The existence of God is unknowable. And irrelevant, if you think about it. I have faith in nature. In the sun rising and setting. I salute the sun and contort my body into  ancient yoga poses from India. Does that mean I am worshiping Hindu gods? Does it mean I’m damned to hell? I worship false idols; John Lennon was right, the Beatles are bigger than Jesus. Words are just fingers pointing at the moon. Concepts are constantly oversimplified. The universe is paradoxical.

What matters to me is living in the present with compassion. Jesus is God as much as every living being is God. (Most of us are not a whole lot like Jesus though. He was enlightened; we are still seekers on the path.) Buddha attained enlightenment, just as each of us could, with practice and perseverance.

My disdain for fundamentalist Christianity (fundamentalist anything, really) reminds me of what I love about yoga and Buddhism. No dogma. Just experience. The truth in the breath, in the present moment, in learning to quit beating ourselves up — because we are not broken, sinful, lowly beings, we are children of the universe, with hearts like Jesus, regardless of whether we have “accepted Jesus” into our hearts.  We are perfect in our imperfections. We are all on the path to balance, peace and enlightenment in our own ways. Religious or not, these beliefs continue to sustain me.

3 responses to “Jesus wouldn’t do that.”

  1. kayo

    You seem spiritually confused. Most of what people believe with respect to religion is just fantasy anyway. We can’t “know” anything without work on the our malfunctioning machines. Self-observation can take you a lot further than the type of fantasizing and inner-considering most people pass off as meditation. I recommend Gurdjieff Fourth Way work to anyone serious about integration.

  2. I practice mindfulness and insight meditation. “Self-observation,” if you will. What do you mean by spiritually confused? That’s quite the judgment. Maybe I am spiritually confused. Maybe I want to be. Namaste.

  3. buffamazon

    I feel very strongly that the search for spiritual awareness brings with it an understanding of shades of gray. Part of mindfulness is allowing others to find their way, to perhaps point out waypoints or offer insight, to explore and experience.
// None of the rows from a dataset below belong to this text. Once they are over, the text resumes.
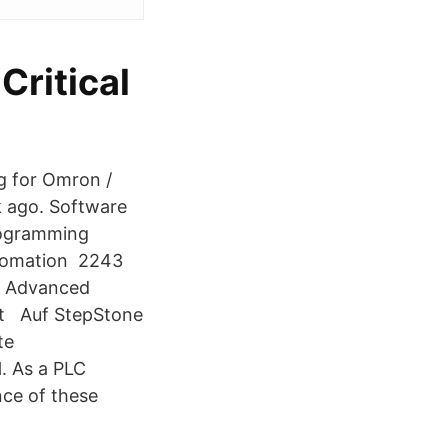
Critical
g for Omron /
k ago. Software
rogramming
utomation 2243
/ Advanced
st Auf StepStone
te
. As a PLC
ce of these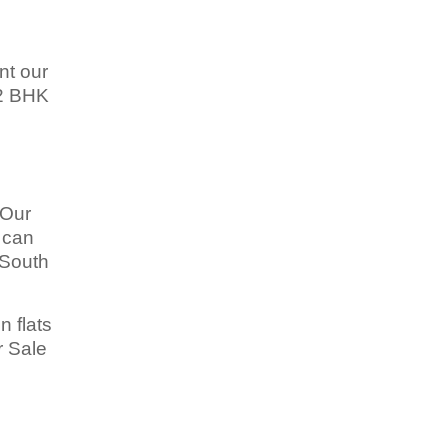
nt our
 2 BHK
 Our
u can
 South
n flats
r Sale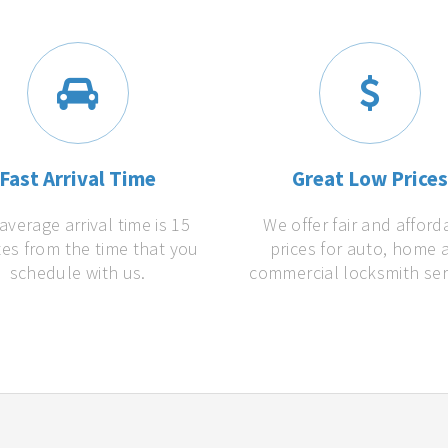
Fast Arrival Time
Great Low Price
average arrival time is 15
We offer fair and afford
es from the time that you
prices for auto, home 
schedule with us.
commercial locksmith ser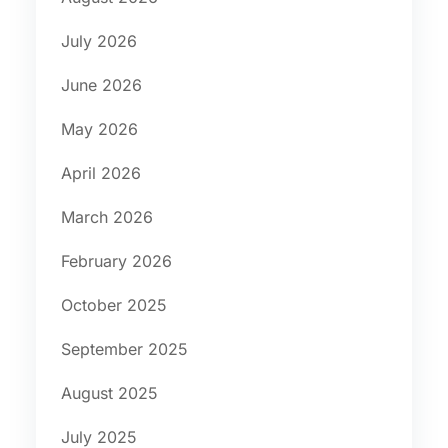
July 2026
June 2026
May 2026
April 2026
March 2026
February 2026
October 2025
September 2025
August 2025
July 2025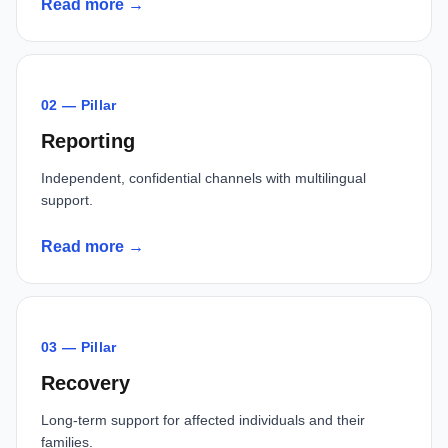
Read more →
02 — Pillar
Reporting
Independent, confidential channels with multilingual
support.
Read more →
03 — Pillar
Recovery
Long-term support for affected individuals and their
families.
I think many who walk the wandering path of the ‘yogically-inclined’ do so after years of other people telling them who they are, what they should think, and the things they should or shouldn’t do. The most powerful direction we can experience comes from understanding ourselves. That doesn’t mean a self-indulgent disregard for others, but experiencing the universal conscious that directs our behavior from within; we find ourselves asking what the ‘right thing to do’ is in a moment because we seek balance and harmony, the cosmic justice that sees the good in each of us and seeks to nurture it, and seeks to take another step along the journey toward enlightenment.